Broker resync some partitions catch up very slowly

Hi,

I haven’t posted here before, so if this post isn’t in the right place, could someone point me to where I should be asking?

I’ve been running a 3-node Kafka cluster (on-prem) for several years now and it’s been working relatively well. I recently upgraded the cluster to Kafka version 3.6.1, in an attempt to migrate from Zookeeper to Kraft (that migration hasn’t gone well, but that’s for another thread).

Anyway, I’ve made two attempts to migrate, then backed off. When I back off, I restore the server.properties to a ZooKeeper config (no migration), wipe the Kafka log dir, and restart Kafka to resume normal operations.
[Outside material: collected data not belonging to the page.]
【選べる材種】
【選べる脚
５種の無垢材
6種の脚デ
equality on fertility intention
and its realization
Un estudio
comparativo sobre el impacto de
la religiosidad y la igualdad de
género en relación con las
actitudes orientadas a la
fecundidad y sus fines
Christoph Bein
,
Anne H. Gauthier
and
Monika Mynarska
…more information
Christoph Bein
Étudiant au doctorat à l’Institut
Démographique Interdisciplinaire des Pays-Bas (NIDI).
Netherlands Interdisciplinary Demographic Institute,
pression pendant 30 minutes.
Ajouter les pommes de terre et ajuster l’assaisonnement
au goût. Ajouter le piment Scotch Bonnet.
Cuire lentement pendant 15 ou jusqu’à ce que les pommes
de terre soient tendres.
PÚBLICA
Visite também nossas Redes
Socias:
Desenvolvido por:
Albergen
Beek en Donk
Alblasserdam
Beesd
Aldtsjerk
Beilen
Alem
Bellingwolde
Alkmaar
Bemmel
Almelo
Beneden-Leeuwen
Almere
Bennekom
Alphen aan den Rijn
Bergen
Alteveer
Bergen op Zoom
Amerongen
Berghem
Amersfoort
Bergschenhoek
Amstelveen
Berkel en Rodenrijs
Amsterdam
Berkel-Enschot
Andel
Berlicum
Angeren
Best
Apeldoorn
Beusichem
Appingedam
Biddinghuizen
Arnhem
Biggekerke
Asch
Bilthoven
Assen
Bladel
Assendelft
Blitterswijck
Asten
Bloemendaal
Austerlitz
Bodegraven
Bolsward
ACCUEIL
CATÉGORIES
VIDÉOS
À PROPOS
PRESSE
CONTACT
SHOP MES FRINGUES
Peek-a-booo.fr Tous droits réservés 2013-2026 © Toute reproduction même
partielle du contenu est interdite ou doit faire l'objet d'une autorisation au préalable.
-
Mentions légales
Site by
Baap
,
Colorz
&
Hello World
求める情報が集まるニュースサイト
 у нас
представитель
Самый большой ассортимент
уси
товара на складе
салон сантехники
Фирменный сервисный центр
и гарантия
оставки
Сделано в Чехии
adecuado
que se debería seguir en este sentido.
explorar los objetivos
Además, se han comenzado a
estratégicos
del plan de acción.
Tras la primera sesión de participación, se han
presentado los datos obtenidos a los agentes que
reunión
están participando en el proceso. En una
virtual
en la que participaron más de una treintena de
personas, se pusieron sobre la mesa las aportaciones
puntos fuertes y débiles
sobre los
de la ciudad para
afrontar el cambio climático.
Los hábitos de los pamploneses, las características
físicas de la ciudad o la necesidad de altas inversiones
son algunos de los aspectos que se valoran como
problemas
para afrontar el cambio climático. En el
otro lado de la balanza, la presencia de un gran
The reason for this post is that some (but not all) topic partitions take a very long time to resync (an hour or two, while other partitions take only minutes), and I was wondering if anyone could give me some pointers on what I should be checking to diagnose this issue? Here is what my broker configs look like (I’ve removed the values for the top three lines):

broker.id=xxx
log.dirs=xxx
zookeeper.connect=xxx
num.network.threads=3
num.io.threads=8
socket.send.buffer.bytes=102400
socket.receive.buffer.bytes=102400
socket.request.max.bytes=104857600
num.partitions=16
num.recovery.threads.per.data.dir=1
offsets.topic.replication.factor=1
transaction.state.log.replication.factor=1
transaction.state.log.min.isr=1
log.retention.hours=4
log.retention.check.interval.ms=300000
zookeeper.connection.timeout.ms=18000
group.initial.rebalance.delay.ms=0
delete.topic.enable=true
inter.broker.protocol.version=3.6
log.message.format.version=3.6
replica.socket.receive.buffer.bytes=1024000
replica.fetch.max.bytes=20480000

I’m using this command to monitor the partition sync status:

kafka-topics.sh --describe --bootstrap-server localhost:9092 --under-replicated-partitions

If I ‘du -sh’ the partition directories, the ones that are under-replicated only grow slowly (maybe a few megabytes a minute), while the other partitions grow hundreds of megabytes a minute (when re-syncing).

The issue isn’t disk IO contention – the disk utilization for the log partition (as reported by iostat) is under 10%.

I haven’t poked at this a lot, but sometimes restarting the broker again seems to help.

Any thoughts would be appreciated!
Thanks,

  • Daniel

A few additional details:

  • I’m using the Apache Kafka distribution, not one of the Confluent Kafka releases
  • I’m running Kafka under Ubuntu 22.04
  • I have fewer than 200 partitions across all topics.
  • My (busier) topic partitions tend to be 2-3GB in size.